Goal of the exercise.
No pictures go into the output, which should consist only of the lines from the first line of the data through the line with "order to efficiently", copied exactly.

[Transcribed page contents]
··········
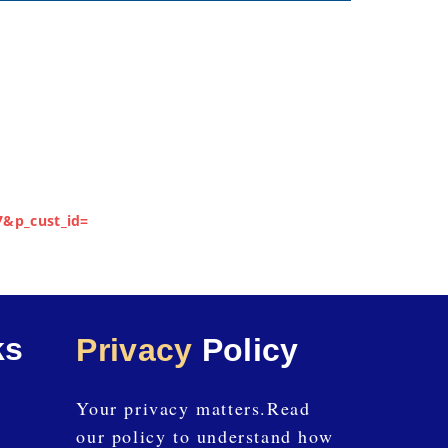
7&p_cust_id=
ks
Privacy
Policy
Your privacy matters.Read
our policy to understand how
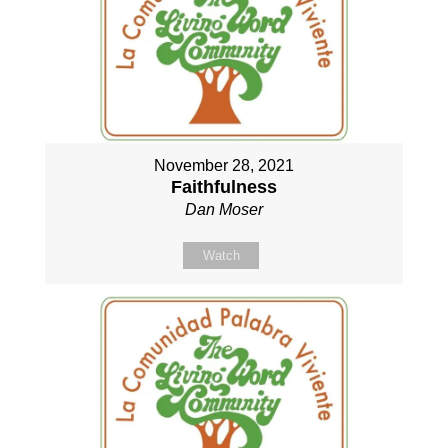
November 28, 2021
Faithfulness
Dan Moser
Watch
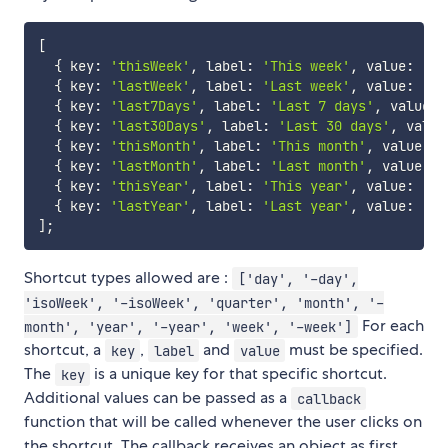
[
{
 key
:
'thisWeek'
,
 label
:
'This week'
,
 value
:
'is
{
 key
:
'lastWeek'
,
 label
:
'Last week'
,
 value
:
'-i
{
 key
:
'last7Days'
,
 label
:
'Last 7 days'
,
 value
:
{
 key
:
'last30Days'
,
 label
:
'Last 30 days'
,
 value
{
 key
:
'thisMonth'
,
 label
:
'This month'
,
 value
:
'
{
 key
:
'lastMonth'
,
 label
:
'Last month'
,
 value
:
'
{
 key
:
'thisYear'
,
 label
:
'This year'
,
 value
:
'ye
{
 key
:
'lastYear'
,
 label
:
'Last year'
,
 value
:
'-y
]
;
Shortcut types allowed are :
['day', '-day',
'isoWeek', '-isoWeek', 'quarter', 'month', '-
For each
month', 'year', '-year', 'week', '-week']
shortcut, a
,
and
must be specified.
key
label
value
The
is a unique key for that specific shortcut.
key
Additional values can be passed as a
callback
function that will be called whenever the user clicks on
the shortcut. The callback receives an object as first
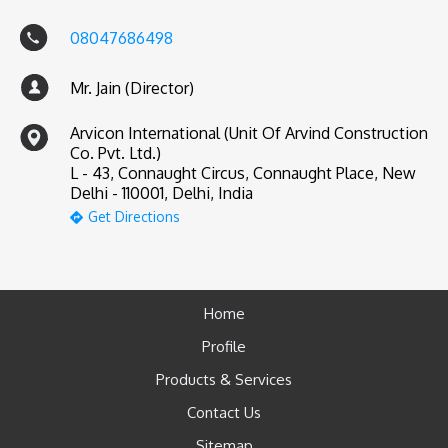
08047686498
Mr. Jain (Director)
Arvicon International (Unit Of Arvind Construction
Co. Pvt. Ltd.)
L - 43, Connaught Circus, Connaught Place, New
Delhi - 110001, Delhi, India
Get Directions
Home
Profile
Products & Services
Contact Us
Sitemap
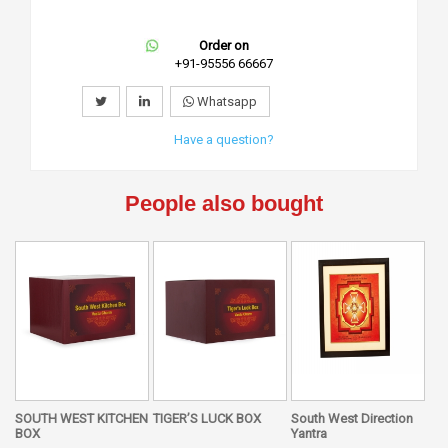
Order on
+91-95556 66667
Whatsapp
Have a question?
People also bought
SOUTH WEST KITCHEN
TIGER’S LUCK BOX
South West Direction
BOX
Yantra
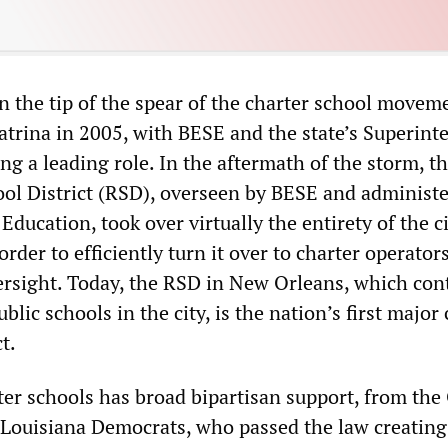
n the tip of the spear of the charter school movem
atrina in 2005, with BESE and the state
’
s Superint
ng a leading role. In the aftermath of the storm, th
ol District (RSD), overseen by BESE and administ
 Education, took over virtually the entirety of the c
order to efficiently turn it over to charter operator
ersight. Today, the RSD in New Orleans, which cont
blic schools in the city, is the nation
’
s first major
t.
ter schools has broad bipartisan support, from th
 Louisiana Democrats, who passed the law creating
··········
The answer.
7&p_cust_id=
ks
Privacy
Policy
Your privacy matters.Read
our policy to understand how
November 28, 2021
Faithfulness
Dan Moser
Watch
[
{
 key
:
'thisWeek'
,
 label
:
'This week'
,
 value
:
'is
{
 key
:
'lastWeek'
,
 label
:
'Last week'
,
 value
:
'-i
{
 key
:
'last7Days'
,
 label
:
'Last 7 days'
,
 value
:
{
 key
:
'last30Days'
,
 label
:
'Last 30 days'
,
 value
{
 key
:
'thisMonth'
,
 label
:
'This month'
,
 value
:
'
{
 key
:
'lastMonth'
,
 label
:
'Last month'
,
 value
:
'
{
 key
:
'thisYear'
,
 label
:
'This year'
,
 value
:
'ye
{
 key
:
'lastYear'
,
 label
:
'Last year'
,
 value
:
'-y
]
;
Shortcut types allowed are :
['day', '-day',
'isoWeek', '-isoWeek', 'quarter', 'month', '-
For each
month', 'year', '-year', 'week', '-week']
shortcut, a
,
and
must be specified.
key
label
value
The
is a unique key for that specific shortcut.
key
Additional values can be passed as a
callback
function that will be called whenever the user clicks on
the shortcut. The callback receives an object as first
08047686498
Mr. Jain (Director)
Arvicon International (Unit Of Arvind Construction
Co. Pvt. Ltd.)
L - 43, Connaught Circus, Connaught Place, New
Delhi - 110001, Delhi, India
Get Directions
Home
Profile
Products & Services
Contact Us
Sitemap
Order on
+91-95556 66667
Whatsapp
Have a question?
People also bought
SOUTH WEST KITCHEN
TIGER’S LUCK BOX
South West Direction
BOX
Yantra
n the tip of the spear of the charter school movem
atrina in 2005, with BESE and the state
’
s Superint
ng a leading role. In the aftermath of the storm, th
ol District (RSD), overseen by BESE and administ
 Education, took over virtually the entirety of the c
order to efficiently turn it over to charter operator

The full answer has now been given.